To the best of our knowledge, our study was the first to investigate the association between risk factors of obesity, overweight, normal weight/underweight, and long COVID symptoms in COVID-19 survivors. Since obesity and lipid disorders represent modifiable risk factors, our data suggest that lifestyle and metabolic interventions could be part of future strategies for pandemic preparedness.
Conclusion
Obesity has a significant association with COVID-19 survivors having a higher risk of developing long-term COVID conditions; overweight patients do not show a significant difference compared to those with normal weight or underweight. Our study also suggests that BMI can serve as an early diagnostic tool to identify individuals at the highest risk for developing long-term COVID-19 symptoms and as a predictor for COVID-19 prognosis.
Limitation
This study had several limitations that may have introduced bias. First, the limited number of included studies and the restriction to English-language publications may have led to selection and language bias.
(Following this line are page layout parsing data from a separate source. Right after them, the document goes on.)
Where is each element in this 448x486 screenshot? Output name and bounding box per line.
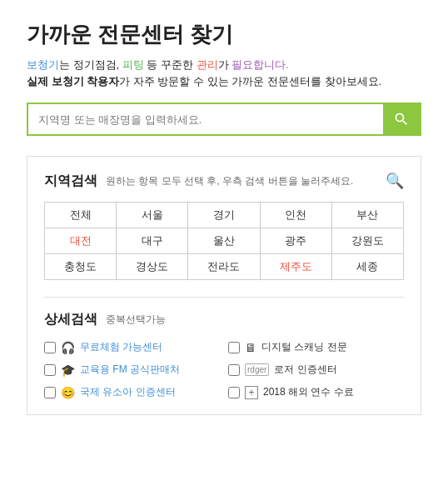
detail-search-section: 상세검색 중복선택가능 🎧 무료체험 가능센터 🖥 디지털 스캐닝 전문 🎓 교… — [44, 311, 404, 399]
region-search-title: 지역검색 — [44, 173, 97, 190]
region-충청도[interactable]: 충청도 — [45, 254, 117, 280]
region-제주도[interactable]: 제주도 — [260, 254, 331, 280]
region-경기[interactable]: 경기 — [188, 203, 260, 228]
region-row-3: 충청도 경상도 전라도 제주도 세종 — [45, 254, 404, 280]
region-table: 전체 서울 경기 인천 부산 대전 대구 울산 광주 강원도 충청도 경상도 전… — [44, 202, 404, 280]
checkbox-training[interactable] — [228, 387, 240, 398]
detail-search-header: 상세검색 중복선택가능 — [44, 311, 404, 328]
subtitle-line1: 보청기는 정기점검, 피팅 등 꾸준한 관리가 필요합니다. — [27, 58, 421, 73]
region-전라도[interactable]: 전라도 — [188, 254, 260, 280]
graduate-icon: 🎓 — [61, 363, 75, 377]
label-digital-scan: 디지털 스캐닝 전문 — [261, 340, 347, 354]
region-search-header: 지역검색 원하는 항목 모두 선택 후, 우측 검색 버튼을 눌러주세요. 🔍 — [44, 172, 404, 190]
search-button[interactable] — [383, 104, 420, 134]
plus-box-icon: + — [245, 386, 258, 399]
option-fm: 🎓 교육용 FM 공식판매처 — [44, 363, 220, 377]
subtitle-line2: 실제 보청기 착용자가 자주 방문할 수 있는 가까운 전문센터를 찾아보세요. — [27, 74, 421, 89]
region-전체[interactable]: 전체 — [45, 203, 117, 228]
search-bar — [27, 103, 421, 136]
checkbox-grid: 🎧 무료체험 가능센터 🖥 디지털 스캐닝 전문 🎓 교육용 FM 공식판매처 … — [44, 340, 404, 399]
region-경상도[interactable]: 경상도 — [117, 254, 188, 280]
search-input[interactable] — [28, 104, 383, 134]
section-box: 지역검색 원하는 항목 모두 선택 후, 우측 검색 버튼을 눌러주세요. 🔍 … — [27, 156, 421, 415]
label-free-trial: 무료체험 가능센터 — [80, 340, 162, 354]
option-digital-scan: 🖥 디지털 스캐닝 전문 — [228, 340, 404, 354]
checkbox-free-trial[interactable] — [44, 342, 56, 353]
label-training: 2018 해외 연수 수료 — [263, 385, 354, 399]
headphone-icon: 🎧 — [61, 341, 75, 354]
option-roger: rdger 로저 인증센터 — [228, 363, 404, 377]
detail-search-title: 상세검색 — [44, 311, 97, 328]
checkbox-child[interactable] — [44, 387, 56, 398]
checkbox-digital-scan[interactable] — [228, 342, 240, 353]
region-search-desc: 원하는 항목 모두 선택 후, 우측 검색 버튼을 눌러주세요. — [106, 174, 386, 188]
region-search-icon[interactable]: 🔍 — [386, 172, 404, 190]
checkbox-roger[interactable] — [228, 364, 240, 376]
monitor-icon: 🖥 — [245, 341, 256, 354]
option-free-trial: 🎧 무료체험 가능센터 — [44, 340, 220, 354]
region-세종[interactable]: 세종 — [331, 254, 403, 280]
page-title: 가까운 전문센터 찾기 — [27, 20, 421, 49]
divider — [44, 297, 404, 298]
region-울산[interactable]: 울산 — [188, 228, 260, 254]
option-training: + 2018 해외 연수 수료 — [228, 385, 404, 399]
label-fm: 교육용 FM 공식판매처 — [80, 363, 180, 377]
checkbox-fm[interactable] — [44, 364, 56, 376]
smile-icon: 😊 — [61, 386, 75, 399]
region-대구[interactable]: 대구 — [117, 228, 188, 254]
region-row-1: 전체 서울 경기 인천 부산 — [45, 203, 404, 228]
region-서울[interactable]: 서울 — [117, 203, 188, 228]
region-부산[interactable]: 부산 — [331, 203, 403, 228]
region-row-2: 대전 대구 울산 광주 강원도 — [45, 228, 404, 254]
detail-search-desc: 중복선택가능 — [106, 313, 166, 327]
option-child: 😊 국제 유소아 인증센터 — [44, 385, 220, 399]
region-대전[interactable]: 대전 — [45, 228, 117, 254]
region-인천[interactable]: 인천 — [260, 203, 331, 228]
label-child: 국제 유소아 인증센터 — [80, 385, 176, 399]
roger-icon: rdger — [245, 363, 269, 376]
label-roger: 로저 인증센터 — [274, 363, 336, 377]
region-강원도[interactable]: 강원도 — [331, 228, 403, 254]
region-광주[interactable]: 광주 — [260, 228, 331, 254]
Second, although the Egger test did not reveal publication bias, the small sample size reduced the test’s sensitivity, and studies with null findings may have been underrepresented. Third, confounding bias is likely, as the meta-analysis lacked adjustment for key variables, such as age, gender, comorbidities, vaccination status, and disease severity, due to the absence of individual patient data. Additionally, variations in how long COVID and BMI were defined and measured across studies may have caused misclassification bias. Finally, despite the use of fixed and random effects models, significant heterogeneity in the included studies may have influenced the pooled effect estimates and the generalizability of the findings.
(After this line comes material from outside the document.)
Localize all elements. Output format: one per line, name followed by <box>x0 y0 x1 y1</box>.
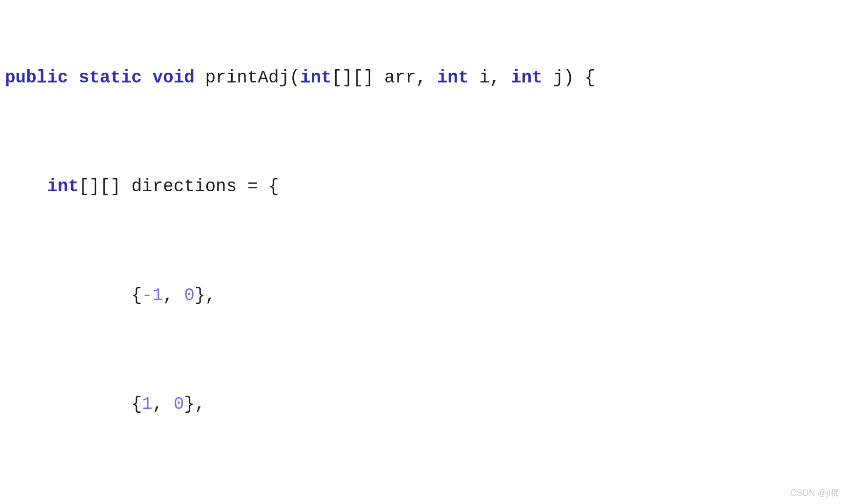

The meta-analysis controlled conflicting variables by applying strict inclusion criteria, selecting only moderate to high-quality studies based on the NQS, and using appropriate statistical models (fixed or random effects) depending on heterogeneity. While these methods helped reduce bias, individual-level confounders, like age, sex, comorbidities, and vaccination status, were not statistically adjusted due to data limitations— an issue acknowledged by the authors. Thus, further studies with a larger sample size are required to investigate the association.
Recommendation
Future research that combines obesity/overweight with other risk factors may provide a considerably better understanding of the association between obesity and patients with long COVID symptoms.
Ethical Considerations
Compliance with ethical guidelines
There were no ethical considerations to be considered in this research.
Funding
This research did not receive any grant from funding agencies in the public, commercial, or non-profit sectors.
Authors' contributions
Conceptualization, methodology, and writing the original draft: Nuansa Firgie Paramitha; Data curation: Putu Ijiya Danta Awatara; Visualization: Yani Jane Rosihaningsih Soegiri; Investigation, validation, review and editing: All authors.
Conflict of interest
The authors declared no conflict of interest.